INPUT DATA:
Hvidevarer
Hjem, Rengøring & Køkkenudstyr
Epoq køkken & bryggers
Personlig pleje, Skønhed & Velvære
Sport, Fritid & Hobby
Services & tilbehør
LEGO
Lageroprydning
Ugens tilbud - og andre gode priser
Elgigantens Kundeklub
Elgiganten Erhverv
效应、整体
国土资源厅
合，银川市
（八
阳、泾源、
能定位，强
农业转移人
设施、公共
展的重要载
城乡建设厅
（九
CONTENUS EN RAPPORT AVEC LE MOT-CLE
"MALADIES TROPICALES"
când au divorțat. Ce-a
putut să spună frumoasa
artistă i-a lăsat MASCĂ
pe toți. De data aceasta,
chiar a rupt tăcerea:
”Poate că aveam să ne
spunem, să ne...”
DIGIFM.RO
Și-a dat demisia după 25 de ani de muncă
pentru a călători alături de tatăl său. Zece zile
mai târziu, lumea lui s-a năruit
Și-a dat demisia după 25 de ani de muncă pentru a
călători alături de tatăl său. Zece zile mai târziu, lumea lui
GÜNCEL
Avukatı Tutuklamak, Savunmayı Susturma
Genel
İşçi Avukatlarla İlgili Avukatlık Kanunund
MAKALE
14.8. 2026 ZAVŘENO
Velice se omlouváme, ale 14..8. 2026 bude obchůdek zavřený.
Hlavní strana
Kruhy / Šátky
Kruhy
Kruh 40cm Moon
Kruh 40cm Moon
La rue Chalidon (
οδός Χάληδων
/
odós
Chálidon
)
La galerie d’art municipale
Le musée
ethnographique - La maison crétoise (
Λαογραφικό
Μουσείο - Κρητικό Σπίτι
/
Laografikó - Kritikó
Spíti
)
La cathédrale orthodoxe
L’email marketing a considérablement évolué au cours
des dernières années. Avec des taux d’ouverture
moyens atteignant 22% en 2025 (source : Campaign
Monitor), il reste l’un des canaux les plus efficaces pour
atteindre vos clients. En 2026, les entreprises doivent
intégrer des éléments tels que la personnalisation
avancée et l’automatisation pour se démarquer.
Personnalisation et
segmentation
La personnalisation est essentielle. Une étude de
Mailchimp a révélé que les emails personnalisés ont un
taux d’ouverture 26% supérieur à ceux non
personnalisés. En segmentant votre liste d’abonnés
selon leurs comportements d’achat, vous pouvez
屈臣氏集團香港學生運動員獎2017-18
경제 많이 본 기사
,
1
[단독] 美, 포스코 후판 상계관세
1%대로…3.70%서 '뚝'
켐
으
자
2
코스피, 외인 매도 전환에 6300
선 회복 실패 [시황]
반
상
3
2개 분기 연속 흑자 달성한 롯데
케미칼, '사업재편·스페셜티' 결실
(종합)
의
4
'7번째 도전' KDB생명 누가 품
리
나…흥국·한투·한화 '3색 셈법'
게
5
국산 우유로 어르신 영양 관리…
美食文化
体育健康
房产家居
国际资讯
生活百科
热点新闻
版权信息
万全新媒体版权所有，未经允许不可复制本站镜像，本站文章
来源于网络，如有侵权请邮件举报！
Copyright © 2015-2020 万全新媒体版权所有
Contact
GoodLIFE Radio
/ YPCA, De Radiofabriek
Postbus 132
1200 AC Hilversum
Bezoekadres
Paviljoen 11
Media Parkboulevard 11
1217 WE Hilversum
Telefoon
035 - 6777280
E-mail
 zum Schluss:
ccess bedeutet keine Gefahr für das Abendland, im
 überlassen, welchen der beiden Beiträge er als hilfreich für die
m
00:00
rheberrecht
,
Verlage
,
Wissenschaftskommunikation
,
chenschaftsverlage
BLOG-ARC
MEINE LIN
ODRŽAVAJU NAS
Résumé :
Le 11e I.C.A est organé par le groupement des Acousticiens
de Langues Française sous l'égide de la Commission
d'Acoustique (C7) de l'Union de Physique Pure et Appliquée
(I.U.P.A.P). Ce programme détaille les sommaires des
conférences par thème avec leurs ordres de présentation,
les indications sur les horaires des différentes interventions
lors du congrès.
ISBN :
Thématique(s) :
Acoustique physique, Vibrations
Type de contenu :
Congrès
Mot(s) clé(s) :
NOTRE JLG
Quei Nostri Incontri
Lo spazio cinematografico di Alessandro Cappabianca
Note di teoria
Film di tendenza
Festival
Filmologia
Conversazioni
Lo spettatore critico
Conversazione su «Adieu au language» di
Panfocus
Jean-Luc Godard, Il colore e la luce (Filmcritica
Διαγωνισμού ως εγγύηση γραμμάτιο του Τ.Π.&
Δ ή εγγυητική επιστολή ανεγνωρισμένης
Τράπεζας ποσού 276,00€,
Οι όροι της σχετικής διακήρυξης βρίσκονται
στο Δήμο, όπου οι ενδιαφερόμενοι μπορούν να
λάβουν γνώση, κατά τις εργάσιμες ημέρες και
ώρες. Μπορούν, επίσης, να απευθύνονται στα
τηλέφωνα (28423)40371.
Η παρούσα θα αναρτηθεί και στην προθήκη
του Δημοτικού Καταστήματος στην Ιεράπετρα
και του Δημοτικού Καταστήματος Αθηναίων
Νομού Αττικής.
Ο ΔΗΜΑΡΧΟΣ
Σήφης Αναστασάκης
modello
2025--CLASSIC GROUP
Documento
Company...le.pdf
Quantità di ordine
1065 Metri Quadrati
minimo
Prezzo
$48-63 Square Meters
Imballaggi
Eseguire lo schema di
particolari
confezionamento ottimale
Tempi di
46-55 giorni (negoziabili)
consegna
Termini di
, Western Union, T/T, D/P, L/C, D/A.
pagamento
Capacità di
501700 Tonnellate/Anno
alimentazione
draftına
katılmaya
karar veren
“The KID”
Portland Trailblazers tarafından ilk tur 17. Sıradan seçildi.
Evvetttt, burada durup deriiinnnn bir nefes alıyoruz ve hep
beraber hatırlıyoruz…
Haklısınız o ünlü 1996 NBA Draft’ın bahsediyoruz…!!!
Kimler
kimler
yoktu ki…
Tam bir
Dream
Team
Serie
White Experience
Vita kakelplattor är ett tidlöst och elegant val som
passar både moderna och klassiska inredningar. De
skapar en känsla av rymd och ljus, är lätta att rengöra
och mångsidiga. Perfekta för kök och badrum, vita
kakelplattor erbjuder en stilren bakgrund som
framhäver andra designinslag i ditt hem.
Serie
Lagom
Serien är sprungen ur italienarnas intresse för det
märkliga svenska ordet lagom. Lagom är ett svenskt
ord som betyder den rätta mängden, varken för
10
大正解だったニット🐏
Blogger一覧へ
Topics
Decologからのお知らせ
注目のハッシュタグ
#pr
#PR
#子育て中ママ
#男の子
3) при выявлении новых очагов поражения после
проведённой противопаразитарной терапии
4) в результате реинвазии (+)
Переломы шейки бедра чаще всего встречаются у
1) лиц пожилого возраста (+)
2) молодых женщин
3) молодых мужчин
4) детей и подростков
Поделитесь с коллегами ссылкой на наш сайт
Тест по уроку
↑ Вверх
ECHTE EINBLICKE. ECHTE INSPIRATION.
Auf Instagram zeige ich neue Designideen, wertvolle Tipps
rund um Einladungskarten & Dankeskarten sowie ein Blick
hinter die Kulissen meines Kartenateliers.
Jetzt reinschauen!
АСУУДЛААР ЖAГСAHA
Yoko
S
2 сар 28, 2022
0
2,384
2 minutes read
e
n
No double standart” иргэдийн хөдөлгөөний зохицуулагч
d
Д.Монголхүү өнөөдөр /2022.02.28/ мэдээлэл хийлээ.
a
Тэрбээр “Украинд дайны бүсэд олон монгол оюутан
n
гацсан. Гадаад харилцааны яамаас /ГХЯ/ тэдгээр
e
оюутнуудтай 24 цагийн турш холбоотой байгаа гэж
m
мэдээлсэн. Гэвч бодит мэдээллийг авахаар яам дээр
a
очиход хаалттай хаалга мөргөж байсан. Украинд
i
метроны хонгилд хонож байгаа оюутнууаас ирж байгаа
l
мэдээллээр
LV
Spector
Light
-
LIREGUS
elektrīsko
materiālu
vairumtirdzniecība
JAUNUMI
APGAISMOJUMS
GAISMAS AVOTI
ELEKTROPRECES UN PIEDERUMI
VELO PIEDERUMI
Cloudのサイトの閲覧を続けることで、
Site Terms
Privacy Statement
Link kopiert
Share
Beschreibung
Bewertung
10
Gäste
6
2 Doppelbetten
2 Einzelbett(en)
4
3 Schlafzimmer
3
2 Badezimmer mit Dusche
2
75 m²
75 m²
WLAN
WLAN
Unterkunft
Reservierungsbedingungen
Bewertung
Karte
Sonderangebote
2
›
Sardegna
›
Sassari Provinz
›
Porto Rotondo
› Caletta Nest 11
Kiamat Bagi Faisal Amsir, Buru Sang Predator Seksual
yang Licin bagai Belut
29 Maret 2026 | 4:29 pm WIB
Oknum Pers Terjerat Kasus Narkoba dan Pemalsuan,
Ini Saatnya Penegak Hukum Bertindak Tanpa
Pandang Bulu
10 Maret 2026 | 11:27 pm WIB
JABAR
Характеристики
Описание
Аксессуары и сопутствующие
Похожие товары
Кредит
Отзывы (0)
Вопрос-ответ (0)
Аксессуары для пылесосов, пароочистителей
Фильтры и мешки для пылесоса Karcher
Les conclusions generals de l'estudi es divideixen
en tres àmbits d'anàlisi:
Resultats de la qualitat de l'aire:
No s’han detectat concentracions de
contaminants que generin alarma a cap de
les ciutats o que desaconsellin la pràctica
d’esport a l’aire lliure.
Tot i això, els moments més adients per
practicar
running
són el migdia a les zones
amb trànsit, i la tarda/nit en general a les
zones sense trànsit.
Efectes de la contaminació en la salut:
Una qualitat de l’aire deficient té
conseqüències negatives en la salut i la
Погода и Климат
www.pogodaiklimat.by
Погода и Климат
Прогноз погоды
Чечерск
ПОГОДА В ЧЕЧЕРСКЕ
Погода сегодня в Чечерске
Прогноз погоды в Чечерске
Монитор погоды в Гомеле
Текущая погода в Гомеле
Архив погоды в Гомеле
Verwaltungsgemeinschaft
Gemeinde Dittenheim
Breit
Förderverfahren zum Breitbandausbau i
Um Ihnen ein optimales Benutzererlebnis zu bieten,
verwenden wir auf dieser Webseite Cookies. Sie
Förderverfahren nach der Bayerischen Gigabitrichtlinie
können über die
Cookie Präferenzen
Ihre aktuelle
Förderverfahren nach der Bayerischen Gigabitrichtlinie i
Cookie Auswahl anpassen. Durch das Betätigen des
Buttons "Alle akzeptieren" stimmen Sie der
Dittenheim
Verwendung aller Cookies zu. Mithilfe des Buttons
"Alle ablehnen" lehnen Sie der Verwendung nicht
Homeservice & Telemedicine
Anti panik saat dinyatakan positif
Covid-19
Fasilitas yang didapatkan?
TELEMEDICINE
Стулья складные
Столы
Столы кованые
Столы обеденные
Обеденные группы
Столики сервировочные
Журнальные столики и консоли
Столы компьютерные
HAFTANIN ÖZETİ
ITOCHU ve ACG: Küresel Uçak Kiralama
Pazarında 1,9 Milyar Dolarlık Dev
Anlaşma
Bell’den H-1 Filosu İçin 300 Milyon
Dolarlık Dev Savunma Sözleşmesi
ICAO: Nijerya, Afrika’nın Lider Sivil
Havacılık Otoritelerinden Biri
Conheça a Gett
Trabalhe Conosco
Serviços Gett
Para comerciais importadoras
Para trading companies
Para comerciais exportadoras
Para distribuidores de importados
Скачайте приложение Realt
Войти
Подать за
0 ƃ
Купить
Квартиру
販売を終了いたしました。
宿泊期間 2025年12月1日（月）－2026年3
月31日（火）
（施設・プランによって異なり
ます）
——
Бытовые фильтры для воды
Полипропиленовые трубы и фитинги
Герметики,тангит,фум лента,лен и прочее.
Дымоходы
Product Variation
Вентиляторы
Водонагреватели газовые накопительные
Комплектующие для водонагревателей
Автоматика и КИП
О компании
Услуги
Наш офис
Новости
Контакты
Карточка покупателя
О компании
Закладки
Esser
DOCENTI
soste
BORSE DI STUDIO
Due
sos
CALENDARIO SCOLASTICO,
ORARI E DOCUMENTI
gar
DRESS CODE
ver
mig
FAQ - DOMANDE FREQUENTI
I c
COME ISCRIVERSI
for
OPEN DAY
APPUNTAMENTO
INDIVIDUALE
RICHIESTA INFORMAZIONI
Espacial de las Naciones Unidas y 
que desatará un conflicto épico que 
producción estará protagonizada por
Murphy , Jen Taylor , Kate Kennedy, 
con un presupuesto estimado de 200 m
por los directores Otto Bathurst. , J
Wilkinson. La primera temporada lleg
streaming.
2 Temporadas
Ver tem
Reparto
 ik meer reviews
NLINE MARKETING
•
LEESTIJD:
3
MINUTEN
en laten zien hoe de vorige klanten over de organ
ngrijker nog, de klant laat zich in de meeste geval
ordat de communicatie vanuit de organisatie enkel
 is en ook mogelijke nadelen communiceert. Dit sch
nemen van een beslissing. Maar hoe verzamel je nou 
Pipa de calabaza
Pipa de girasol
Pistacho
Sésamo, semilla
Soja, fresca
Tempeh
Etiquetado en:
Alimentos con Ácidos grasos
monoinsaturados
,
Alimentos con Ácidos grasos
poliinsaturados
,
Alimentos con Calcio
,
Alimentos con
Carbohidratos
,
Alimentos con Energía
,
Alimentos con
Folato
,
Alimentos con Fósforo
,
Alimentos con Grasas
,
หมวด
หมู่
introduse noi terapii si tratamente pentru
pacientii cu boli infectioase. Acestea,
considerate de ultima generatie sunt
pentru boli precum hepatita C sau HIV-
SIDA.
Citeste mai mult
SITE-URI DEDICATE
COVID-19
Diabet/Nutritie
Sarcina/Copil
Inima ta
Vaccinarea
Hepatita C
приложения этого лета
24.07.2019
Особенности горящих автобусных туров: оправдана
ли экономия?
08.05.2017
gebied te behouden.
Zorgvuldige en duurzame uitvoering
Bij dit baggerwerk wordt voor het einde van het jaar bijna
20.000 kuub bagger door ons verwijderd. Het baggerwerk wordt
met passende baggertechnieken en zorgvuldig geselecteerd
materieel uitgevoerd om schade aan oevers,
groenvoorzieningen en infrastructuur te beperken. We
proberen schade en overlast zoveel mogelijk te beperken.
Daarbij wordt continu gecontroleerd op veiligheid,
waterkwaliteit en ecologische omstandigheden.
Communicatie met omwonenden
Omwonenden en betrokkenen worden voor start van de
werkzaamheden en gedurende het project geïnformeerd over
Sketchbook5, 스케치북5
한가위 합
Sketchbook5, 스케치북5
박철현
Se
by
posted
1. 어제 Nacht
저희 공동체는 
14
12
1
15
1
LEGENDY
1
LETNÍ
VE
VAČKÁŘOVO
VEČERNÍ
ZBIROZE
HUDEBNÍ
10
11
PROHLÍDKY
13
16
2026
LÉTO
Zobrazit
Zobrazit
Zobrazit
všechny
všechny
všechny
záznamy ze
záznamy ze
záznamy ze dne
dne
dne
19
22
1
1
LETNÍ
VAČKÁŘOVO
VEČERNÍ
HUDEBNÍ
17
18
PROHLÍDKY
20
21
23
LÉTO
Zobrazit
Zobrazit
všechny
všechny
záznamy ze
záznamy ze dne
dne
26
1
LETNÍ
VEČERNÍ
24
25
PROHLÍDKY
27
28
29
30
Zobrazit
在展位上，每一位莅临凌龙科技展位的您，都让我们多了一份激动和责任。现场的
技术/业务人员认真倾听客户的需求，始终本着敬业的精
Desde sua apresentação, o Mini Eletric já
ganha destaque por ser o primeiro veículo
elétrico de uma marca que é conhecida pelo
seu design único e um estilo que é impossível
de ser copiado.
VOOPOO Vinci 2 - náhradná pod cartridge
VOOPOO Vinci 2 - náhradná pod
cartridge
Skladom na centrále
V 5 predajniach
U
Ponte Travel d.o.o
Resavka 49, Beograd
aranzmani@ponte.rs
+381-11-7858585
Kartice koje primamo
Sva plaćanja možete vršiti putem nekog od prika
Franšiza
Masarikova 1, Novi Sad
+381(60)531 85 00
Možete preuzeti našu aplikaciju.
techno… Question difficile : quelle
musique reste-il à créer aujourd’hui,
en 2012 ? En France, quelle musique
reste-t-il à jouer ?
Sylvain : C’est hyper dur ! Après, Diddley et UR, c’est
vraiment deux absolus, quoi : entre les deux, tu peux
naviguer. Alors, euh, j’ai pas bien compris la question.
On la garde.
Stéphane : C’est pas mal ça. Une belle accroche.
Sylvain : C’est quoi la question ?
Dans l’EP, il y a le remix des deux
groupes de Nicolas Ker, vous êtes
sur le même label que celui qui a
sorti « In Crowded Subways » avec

YOUR GOAL: Scan the listing above for the line that has "万全新媒体版权所有，未经允许不可复制本站镜像，本站文章", then copy exactly from that line through the line that has "ccess bedeutet keine".

ANSWER FOR THIS EXERCISE:
万全新媒体版权所有，未经允许不可复制本站镜像，本站文章
来源于网络，如有侵权请邮件举报！
Copyright © 2015-2020 万全新媒体版权所有
Contact
GoodLIFE Radio
/ YPCA, De Radiofabriek
Postbus 132
1200 AC Hilversum
Bezoekadres
Paviljoen 11
Media Parkboulevard 11
1217 WE Hilversum
Telefoon
035 - 6777280
E-mail
 zum Schluss:
ccess bedeutet keine Gefahr für das Abendland, im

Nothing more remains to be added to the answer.